Extracted data entries
>>>>

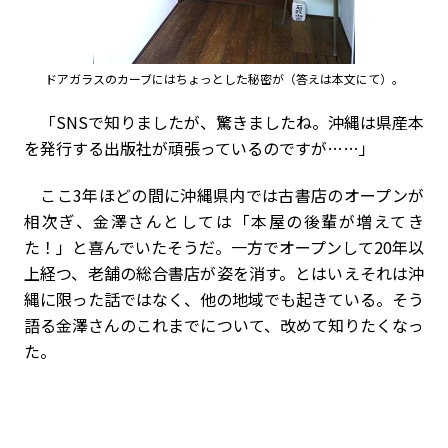
ドアガラスのカーブにはちょっとした秘密が（答えは本文にて）。
「SNSで知りましたが、驚きましたね。沖縄は県産本
を発行する出版社が頑張っているのですが……」
ここ3年ほどの間に沖縄県内では古書店のオープンが
相次ぎ、金澤さんとしては「本屋の後輩が増えてき
た！」と喜んでいたそうだ。一方でオープンして20年以
上経つ、老舗の総合書店が姿を消す。とはいえそれは沖
縄に限った話ではなく、他の地域でも起きている。そう
語る金澤さんのこれまでについて、改めて知りたくなっ
た。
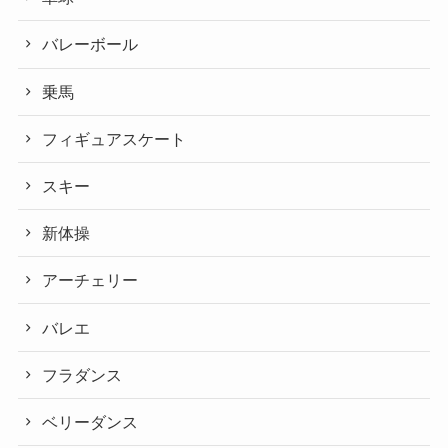
バレーボール
乗馬
フィギュアスケート
スキー
新体操
アーチェリー
バレエ
フラダンス
ベリーダンス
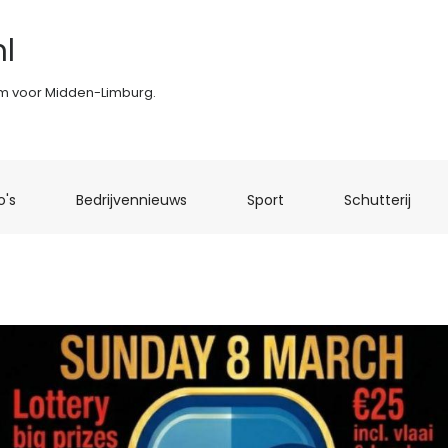
l
rm voor Midden-Limburg.
(current)
(current)
(current)
(curr
o's
Bedrijvennieuws
Sport
Schutterij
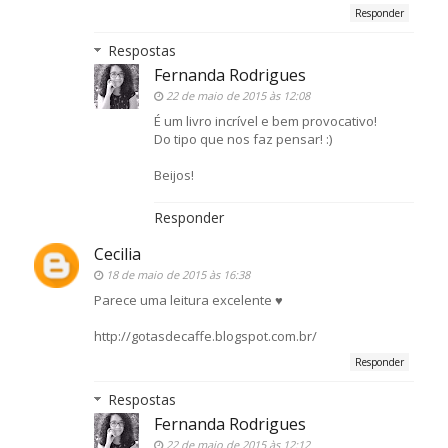
Responder
Respostas
Fernanda Rodrigues
22 de maio de 2015 às 12:08
É um livro incrível e bem provocativo!
Do tipo que nos faz pensar! :)
Beijos!
Responder
Cecilia
18 de maio de 2015 às 16:38
Parece uma leitura excelente ♥
http://gotasdecaffe.blogspot.com.br/
Responder
Respostas
Fernanda Rodrigues
22 de maio de 2015 às 12:12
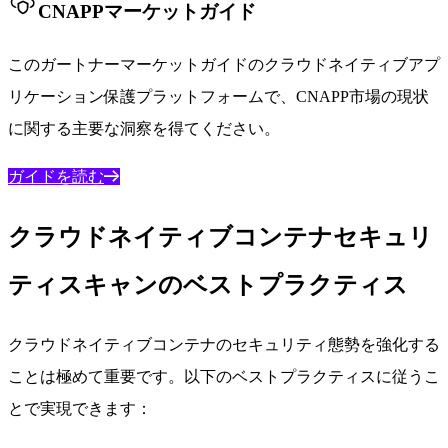
CNAPPマーケットガイド
このガートナーマーケットガイドのクラウドネイティブアプ
リケーション保護プラットフォームで、CNAPP市場の現状
に関する主要な洞察を得てください。
ガイドを読む
クラウドネイティブコンテナセキュリ
ティスキャンのベストプラクティス
クラウドネイティブコンテナのセキュリティ態勢を強化する
ことは極めて重要です。以下のベストプラクティスに従うこ
とで実現できます：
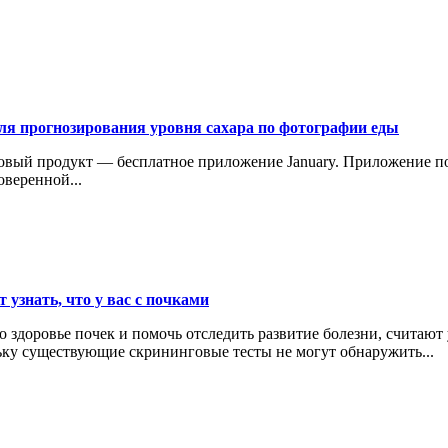
ля прогнозирования уровня сахара по фотографии еды
новый продукт — бесплатное приложение January. Приложение п
веренной...
 узнать, что у вас с почками
 здоровье почек и помочь отследить развитие болезни, считают
ьку существующие скрининговые тесты не могут обнаружить...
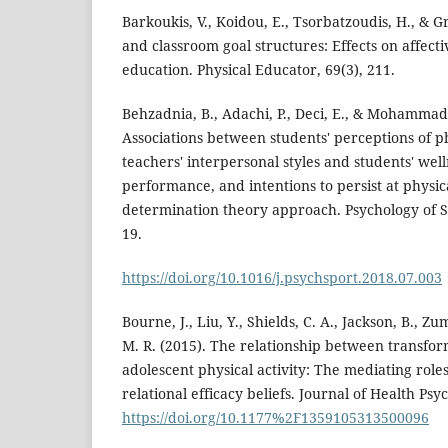
Barkoukis, V., Koidou, E., Tsorbatzoudis, H., & G
and classroom goal structures: Effects on affecti
education. Physical Educator, 69(3), 211.
Behzadnia, B., Adachi, P., Deci, E., & Mohammad
Associations between students' perceptions of p
teachers' interpersonal styles and students' wel
performance, and intentions to persist at physical
determination theory approach. Psychology of Sp
19.
https://doi.org/10.1016/j.psychsport.2018.07.003
Bourne, J., Liu, Y., Shields, C. A., Jackson, B., 
M. R. (2015). The relationship between transfo
adolescent physical activity: The mediating role
relational efficacy beliefs. Journal of Health Psy
https://doi.org/10.1177%2F1359105313500096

<<<<

TASK ITEM => From the first line of the entries above through the line with "このガートナーマーケットガイドのクラウドネイティブアプ", set down each line exactly and drop the pictures.

EXERCISE RESPONSE =>
ドアガラスのカーブにはちょっとした秘密が（答えは本文にて）。
「SNSで知りましたが、驚きましたね。沖縄は県産本
を発行する出版社が頑張っているのですが……」
ここ3年ほどの間に沖縄県内では古書店のオープンが
相次ぎ、金澤さんとしては「本屋の後輩が増えてき
た！」と喜んでいたそうだ。一方でオープンして20年以
上経つ、老舗の総合書店が姿を消す。とはいえそれは沖
縄に限った話ではなく、他の地域でも起きている。そう
語る金澤さんのこれまでについて、改めて知りたくなっ
た。
バレーボール
乗馬
フィギュアスケート
スキー
新体操
アーチェリー
バレエ
フラダンス
ベリーダンス
l
rm voor Midden-Limburg.
(current)
(current)
(current)
(curr
o's
Bedrijvennieuws
Sport
Schutterij
Responder
Respostas
Fernanda Rodrigues
22 de maio de 2015 às 12:08
É um livro incrível e bem provocativo!
Do tipo que nos faz pensar! :)
Beijos!
Responder
Cecilia
18 de maio de 2015 às 16:38
Parece uma leitura excelente ♥
http://gotasdecaffe.blogspot.com.br/
Responder
Respostas
Fernanda Rodrigues
22 de maio de 2015 às 12:12
CNAPPマーケットガイド
このガートナーマーケットガイドのクラウドネイティブアプ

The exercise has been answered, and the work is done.